:: Material to process

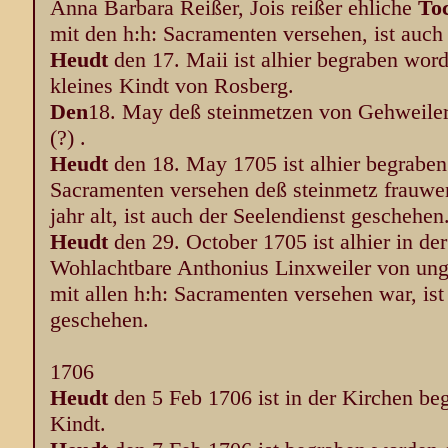
Anna Barbara Reißer, Jois reißer ehliche
To
mit den h:h: Sacramenten versehen, ist auch
Heudt
den 17. Maii ist alhier begraben word
kleines Kindt von Rosberg.
Den
18. May deß steinmetzen von Gehweiler
(?) .
Heudt
den 18. May 1705 ist alhier begraben
Sacramenten versehen deß steinmetz frauwe
jahr alt, ist auch der Seelendienst geschehen
Heudt
den 29. October 1705 ist alhier in d
Wohlachtbare Anthonius Linxweiler von unge
mit allen h:h: Sacramenten versehen war, ist
geschehen.
1706
Heudt
den 5 Feb 1706 ist in der Kirchen b
Kindt.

::::

How to complete this task:
Full transcription without images: please go through the records and repeat them exactly.

Task output:
Anna Barbara Reißer, Jois reißer ehliche
To
mit den h:h: Sacramenten versehen, ist auch
Heudt
den 17. Maii ist alhier begraben word
kleines Kindt von Rosberg.
Den
18. May deß steinmetzen von Gehweiler
(?) .
Heudt
den 18. May 1705 ist alhier begraben
Sacramenten versehen deß steinmetz frauwe
jahr alt, ist auch der Seelendienst geschehen
Heudt
den 29. October 1705 ist alhier in d
Wohlachtbare Anthonius Linxweiler von unge
mit allen h:h: Sacramenten versehen war, ist
geschehen.
1706
Heudt
den 5 Feb 1706 ist in der Kirchen b
Kindt.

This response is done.